Is it fair to say that an ability to reason and write well is much less valuable for a political career today than it was a hundred years ago? Or to say that these qualities have usually been less important in the more democratic United States than in aristocratic Europe?
Anyway, Churchill was lucky to have had, in Asquith, a leader himself of sufficient brilliance to appreciate and promote such a talented subordinate. Asquith took a double first in ‘Mods and Greats’ (classical languages and philosophy) at Oxford in 1874, was elected to a prize fellowship at Balliol, and went on to a successful career as a highly paid London lawyer before going into politics.
Churchill gives us this attractive portrait of the man, in the setting of a vanished world:
“I saw him most intimately in the most agreeable circumstances. He and his wife and elder daughter were our guests on the Admiralty yacht for a month at a time in the three summers before the War. Blue skies and shining seas, the Mediterranean, the Adriatic, the Aegean, Venice, Syracuse, Malta, Athens, the Dalmatian coast, great fleets and dockyards - the superb setting of the King's Navy; serious work and a pleasure cruise filled these very happy breathing-spaces…
“For the rest, you would not have supposed he had a care in the world. He was the most painstaking tourist. He mastered Baedeker, examined the ladies upon it, explained and illuminated much, and evidently enjoyed every hour. He frequently set the whole party competing who could write down in five minutes the most Generals beginning with L, or Poets beginning with T, or Historians with some other initial. He had innumerable varieties of these games and always excelled in them… he basked in the sunshine and read Greek. He fashioned with deep thought impeccable verses in complicated metre, and recast in terser form classical inscriptions which displeased him. I could not help much in this.
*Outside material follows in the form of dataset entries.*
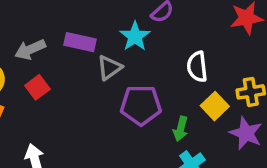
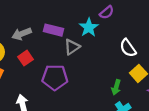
white semicircle: (197, 67) -> (128, 48), turned -30
purple pentagon: (141, 105) -> (55, 77), moved

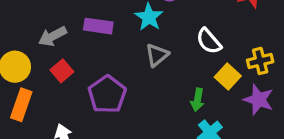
gray triangle: (72, 47) -> (157, 55), moved
purple pentagon: (55, 77) -> (107, 94), turned -30

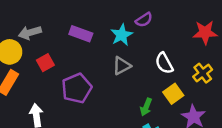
gray arrow: (53, 36) -> (30, 33), moved
yellow cross: (260, 61) -> (203, 73), moved, turned -36

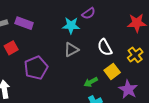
purple rectangle: (81, 34) -> (24, 23), moved
cyan star: (122, 35) -> (71, 25), turned 30
green arrow: (146, 107) -> (91, 82), turned 40

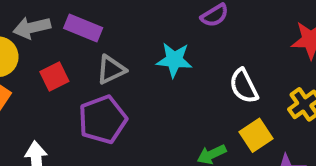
cyan star: (71, 25) -> (174, 60), moved
gray triangle: (71, 50) -> (111, 70), moved

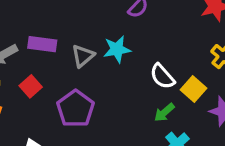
gray triangle: (111, 70) -> (83, 56), moved
white semicircle: (244, 86) -> (162, 76), moved

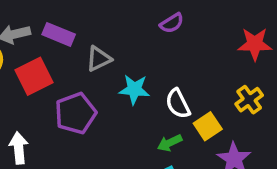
cyan star: (117, 49) -> (134, 89), moved
red square: (31, 86) -> (34, 76), size x1.5

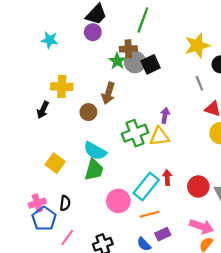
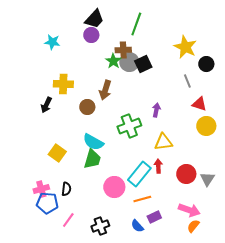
yellow star: (197, 45) -> (185, 47), turned -30
yellow triangle: (159, 137) -> (163, 142), moved
blue pentagon: (44, 219) -> (47, 203), turned -30

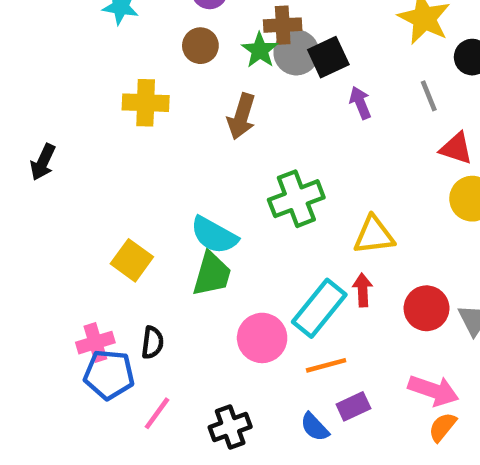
black arrow: (46, 105) -> (43, 162), moved
brown circle: (87, 107) -> (200, 46), moved
purple arrow: (156, 110) -> (360, 103), moved, turned -32

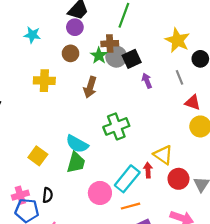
yellow triangle: (374, 235) -> (163, 155), moved, turned 42

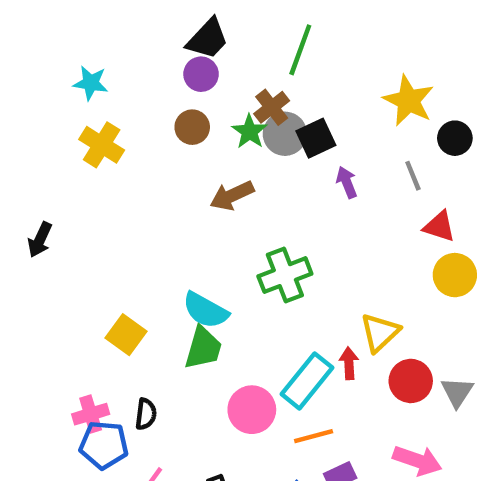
cyan star: (32, 35) -> (91, 83), moved
brown cross: (110, 44) -> (272, 107), turned -35
yellow cross: (44, 81) -> (102, 145), moved, turned 30
brown arrow: (90, 87) -> (232, 196), turned 48
yellow triangle: (163, 155) -> (380, 332), turned 42

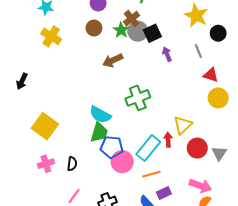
yellow square: (126, 335) -> (45, 126), moved, size x1.4
blue pentagon: (104, 445) -> (112, 147), moved

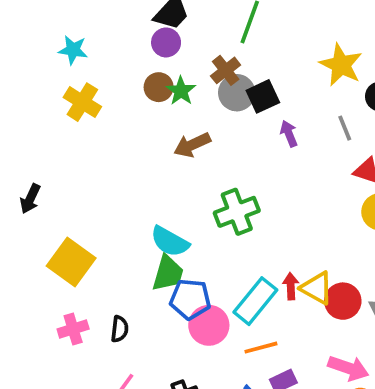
green star: (121, 30) -> (181, 91), moved
black arrow: (22, 81) -> (30, 199), moved
yellow triangle: (183, 125) -> (317, 288), moved, turned -48

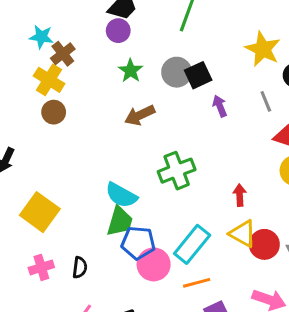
brown cross: (226, 70) -> (63, 54), moved
brown circle: (159, 87) -> (54, 112), moved
red arrow: (291, 286) -> (240, 195), moved

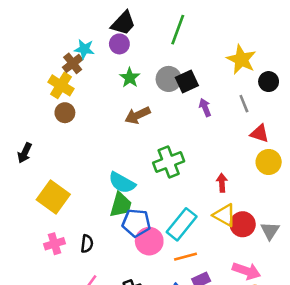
cyan star: (41, 37) -> (84, 49), moved

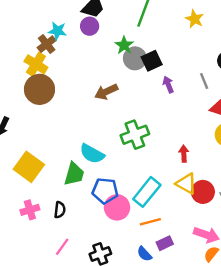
yellow star: (241, 59) -> (195, 19), moved, size x0.7
green star: (130, 78) -> (124, 45), moved
brown circle: (65, 113) -> (39, 89), size x1.6
green trapezoid: (121, 205) -> (74, 174), moved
But I followed with attention the cipher telegrams which we received each day, and of course we were always on the new wireless of the Fleet.
“One afternoon we drove along a lovely road near Cattaro - a harbour in those days of peculiar interest, not merely for its scenery. We suddenly met endless strings of mules and farm horses. We asked where they were going and what for. We were told, 'They are dispersing. The manoeuvres are cancelled.' The Balkan and European crisis of 1913 was over!”
(The first picture is the Admiralty yacht ‘Enchantress’. The second is a view of Cattaro (Kotor), a coastal town in Montenegro, one of the main bases of the Austro-Hungarian Navy in World War I.)